3. I hated absolutely everything about what I was doing with my life, and I could see no reason to continue doing it that could benefit me
Benefit me. I'm 21, I'm not 45. I'm not having a mid-life crisis at 21, right? But in a way, I was, and still am.
I had to reconsider what makes me really really happy, what I was doing then that I actually enjoyed. I'm still working on what precisely all that is, without dismissing it. Part of my training over these years was in cynical behavior, I am trained to deny certain things as legitimately making me happy. What I figured out is that (as silly as this sounds (see there I go dismissing it again!)) anime, sewing, and this silly 'living as a person from another time' type situation (ie. star wars costuming, world war II reenacting, 'lolita lifestyle'/victoriana/rococo) make me very very happy. Within each of these situations, in the present and the past, I have had some of the happiest times of my life, even when things were otherwise miserable.
There are particular situations I keep returning to as points of intense personal happiness.
1. Sewing lolita on commission for egl-people in my parents studio, listening to loud music, sometimes with Tori, sometimes late nights.
2. Running the anime club, or really just being there, running panels, being at Acen(oh yes, it's silly, but I really enjoyed myself)
3. Sewing all night for the Rockford reenactment when I finally realized that I was madly in love with my now boyfriend. the whole time there was fantastic... even now it makes me smile.
Of course the reasons for each of theses things are clear, each time, I made something or did something I was proud of.

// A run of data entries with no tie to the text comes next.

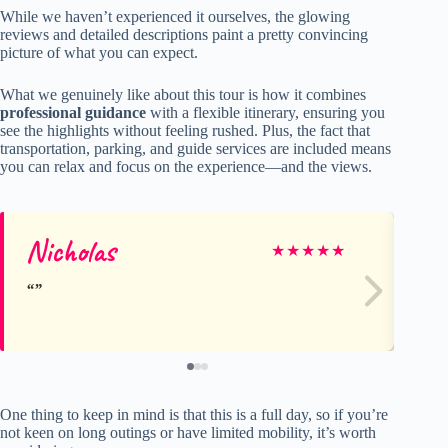
While we haven’t experienced it ourselves, the glowing
reviews and detailed descriptions paint a pretty convincing
picture of what you can expect.
What we genuinely like about this tour is how it combines
professional guidance
with a flexible itinerary, ensuring you
see the highlights without feeling rushed. Plus, the fact that
transportation, parking, and guide services are included means
you can relax and focus on the experience—and the views.
Nicholas
Ca
★
★
★
★
★
One thing to keep in mind is that this is a full day, so if you’re
not keen on long outings or have limited mobility, it’s worth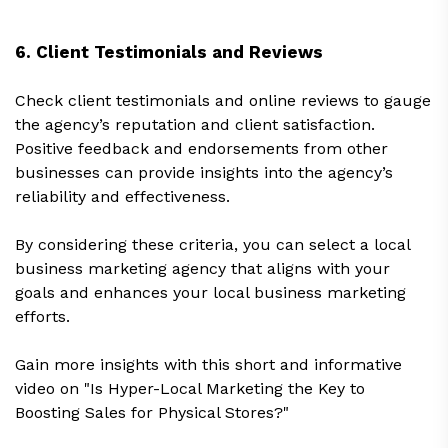
6. Client Testimonials and Reviews
Check client testimonials and online reviews to gauge
the agency’s reputation and client satisfaction.
Positive feedback and endorsements from other
businesses can provide insights into the agency’s
reliability and effectiveness.
By considering these criteria, you can select a local
business marketing agency that aligns with your
goals and enhances your local business marketing
efforts.
Gain more insights with this short and informative
video on "Is Hyper-Local Marketing the Key to
Boosting Sales for Physical Stores?"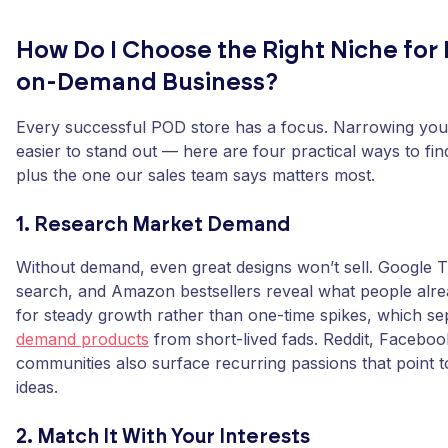
How Do I Choose the Right Niche for 
on-Demand Business?
Every successful POD store has a focus. Narrowing you
easier to stand out — here are four practical ways to find
plus the one our sales team says matters most.
1. Research Market Demand
Without demand, even great designs won’t sell. Google T
search, and Amazon bestsellers reveal what people alr
for steady growth rather than one-time spikes, which s
demand products
from short-lived fads. Reddit, Faceboo
communities also surface recurring passions that point t
ideas.
2. Match It With Your Interests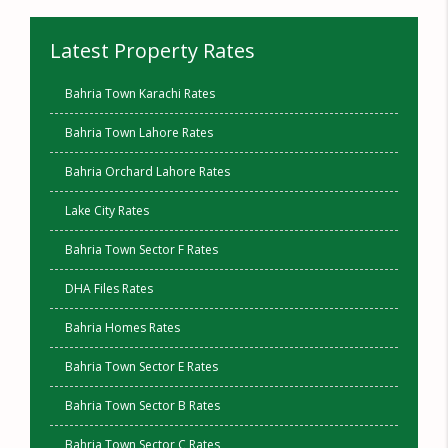
Latest Property Rates
Bahria Town Karachi Rates
Bahria Town Lahore Rates
Bahria Orchard Lahore Rates
Lake City Rates
Bahria Town Sector F Rates
DHA Files Rates
Bahria Homes Rates
Bahria Town Sector E Rates
Bahria Town Sector B Rates
Bahria Town Sector C Rates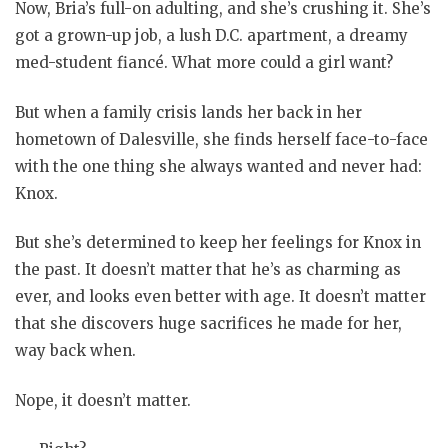
Now, Bria’s full-on adulting, and she’s crushing it. She’s
got a grown-up job, a lush D.C. apartment, a dreamy
med-student fiancé. What more could a girl want?
But when a family crisis lands her back in her
hometown of Dalesville, she finds herself face-to-face
with the one thing she always wanted and never had:
Knox.
But she’s determined to keep her feelings for Knox in
the past. It doesn’t matter that he’s as charming as
ever, and looks even better with age. It doesn’t matter
that she discovers huge sacrifices he made for her,
way back when.
Nope, it doesn’t matter.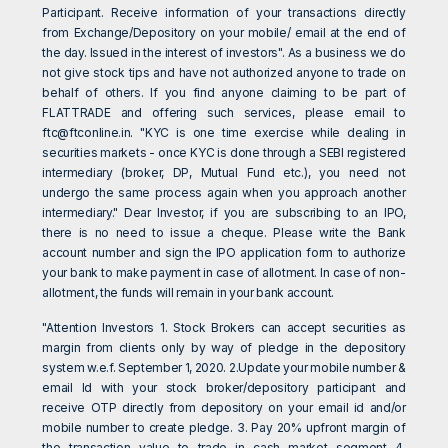
Participant. Receive information of your transactions directly
from Exchange/Depository on your mobile/ email at the end of
the day. Issued in the interest of investors". As a business we do
not give stock tips and have not authorized anyone to trade on
behalf of others. If you find anyone claiming to be part of
FLATTRADE and offering such services, please email to
ftc@ftconline.in
. "KYC is one time exercise while dealing in
securities markets - once KYC is done through a SEBI registered
intermediary (broker, DP, Mutual Fund etc.), you need not
undergo the same process again when you approach another
intermediary." Dear Investor, if you are subscribing to an IPO,
there is no need to issue a cheque. Please write the Bank
account number and sign the IPO application form to authorize
your bank to make payment in case of allotment. In case of non-
allotment, the funds will remain in your bank account.
"Attention Investors 1. Stock Brokers can accept securities as
margin from clients only by way of pledge in the depository
system w.e.f. September 1, 2020. 2.Update your mobile number &
email Id with your stock broker/depository participant and
receive OTP directly from depository on your email id and/or
mobile number to create pledge. 3. Pay 20% upfront margin of
the transaction value to trade in cash market segment 4.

That pride was something I could carry with me and take personal happiness from. Sure the fashion shows at SAIC were great, but the constant fear that something was going to happen to my clothing or to me, or to my friends, made it all really miserable. And talking about everyone, judging yourself against them, really made me unhappy. I maybe made one real friend that whole time, everyone else... I'm not sure. Even still that one person I have a very hard time trusting.
Why waste my time on something I don't care about? Why waste my life away on something that will never find me actually important? I need to build my own self-worth and self-confidence again for myself, not for someone else, not to make my school look good, and definitely not for a gigantic corporation.
I decided to start sewing lolita again. I had entered SAIC with the intentions of starting a lolita brand. I had hired a Japanese tutor to teach me Japanese so I could go work in Japan, for a lolita brand. Each step of the process, I made something that basically had a lolita silhouette with some art-school crap on top of it. Those of you within the happier part of the lolita community may think that this final realization of my personal dream is great, while the trained cynics like myself start to mock. Why should I do this? Why me? Why now? I don't have answers to these questions yet, but I'm working on them, because I want to make sure that this is the right thing to do. I'm not making any money, and I probably won't for awhile, but as my mom so wisely said yesterday "You aren't making money, you are instead paying for your education." In having to buy business licenses, making mistakes, talking to people about this, etc etc etc I'm getting a very different kind of self-driven education. One that I'm really beginning to appreciate, even though I've only just started a couple days ago.
There you have it. I'm going to use this journal as a photo-journal/base for myself and this 'brand.' Be prepared for tons of photos with this awesome new camera I've purchased, and lots of complaining. I'm going to try my hardest to begin to write about how I am attempting to reinvent myself, within my personal style, and my mindset. And that's that!